Tuesday, June 23, 2009

iPhone Background Processes?

So, quite accidentally, I managed to make an iPhone app that continued to run in the background. I had a controller action that was hooked up to a button. Clicking the button would play the sound using OpenAL. Now, I was more interested in seeing if the code worked than in trying to make it work well. As a result, the action handler blocked until the sound clip was over. Because of the nature of OpenAL, you need to poll an audio source to tell when it has finished playing. Furthermore, it seems that OpenAL gets confused if the audio route changes while it is playing back audio. In my case, all my audio sources got stuck in a "playing" state that never finished.
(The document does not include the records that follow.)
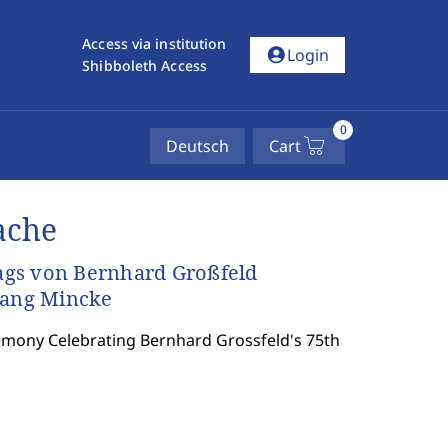
Access via institution
account_circle
Login
Shibboleth Access
0
Deutsch
Cart
ache
tags von Bernhard Großfeld
gang Mincke
emony Celebrating Bernhard Grossfeld's 75th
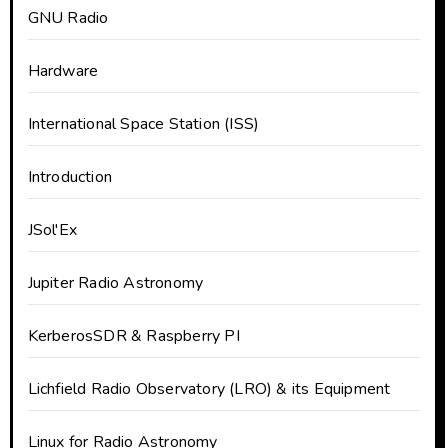
GNU Radio
Hardware
International Space Station (ISS)
Introduction
JSol'Ex
Jupiter Radio Astronomy
KerberosSDR & Raspberry PI
Lichfield Radio Observatory (LRO) & its Equipment
Linux for Radio Astronomy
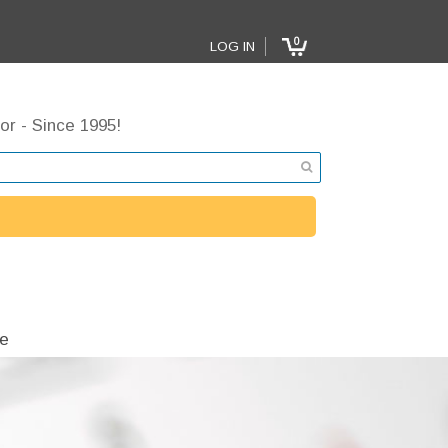
0
LOG IN
or - Since 1995!
e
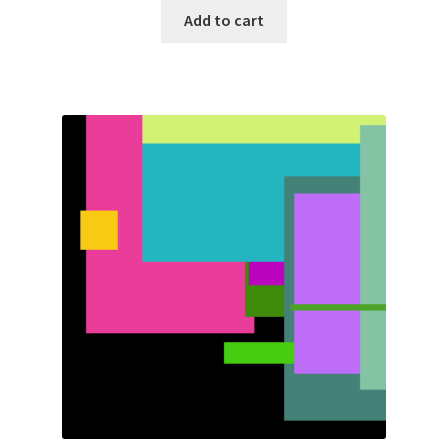
Add to cart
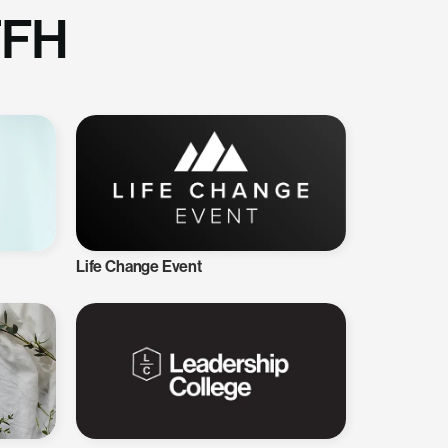
TFH
Life Change Event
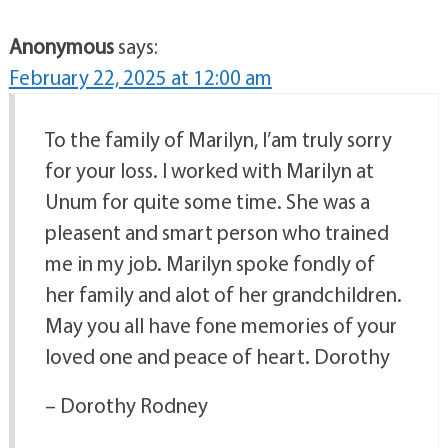
Anonymous
says:
February 22, 2025 at 12:00 am
To the family of Marilyn, I’am truly sorry
for your loss. I worked with Marilyn at
Unum for quite some time. She was a
pleasent and smart person who trained
me in my job. Marilyn spoke fondly of
her family and alot of her grandchildren.
May you all have fone memories of your
loved one and peace of heart. Dorothy
– Dorothy Rodney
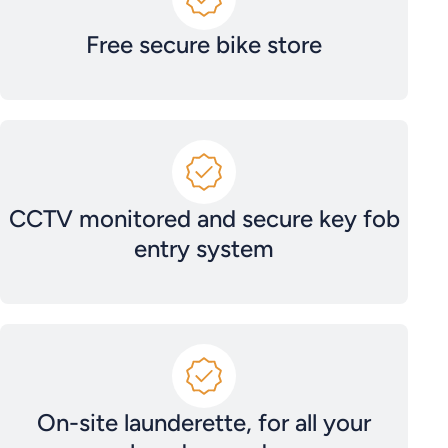
Free secure bike store
CCTV monitored and secure key fob
entry system
On-site launderette, for all your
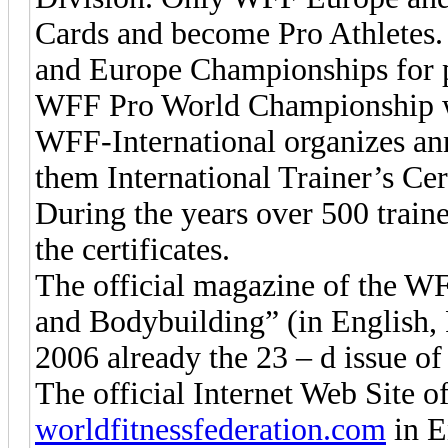
Cards and become Pro Athletes.
and Europe Championships for pr
WFF Pro World Championship w
WFF-International organizes ann
them International Trainer’s Ce
During the years over 500 traine
the certificates.
The official magazine of the WFF
and Bodybuilding” (in English, 
2006 already the 23 – d issue of
The official Internet Web Site o
worldfitnessfederation.com
in E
Since my prototype code didn't handle audio route changes, my polling loop turned into an infinite loop. With this loop blocking the primary run loop of my app, the quit message was never processed. The application's hosting process continued to run for quite a while. I could see output continue to get spewed to the debug log.

Now, this isn't a very practical solution. Blocking your process' run loop has other, bad side-effects. However, considering how paranoid Apple is about background processes and battery life, I was astounded that the OS didn't kill my obviously runaway process. Though the device itself doesn't seem to enforce the "no background processes" mandate, it likely that an app that did this would not make it past the App Store review process.

In my case, it was easy enough to fix up the code. I was waiting until the audio finished playing because I wanted to do some cleanup. It was easy enough to make a watchdog NSTimer that would occasionally poll my audio sources to see if they had finished playing and, if so, perform the cleanup.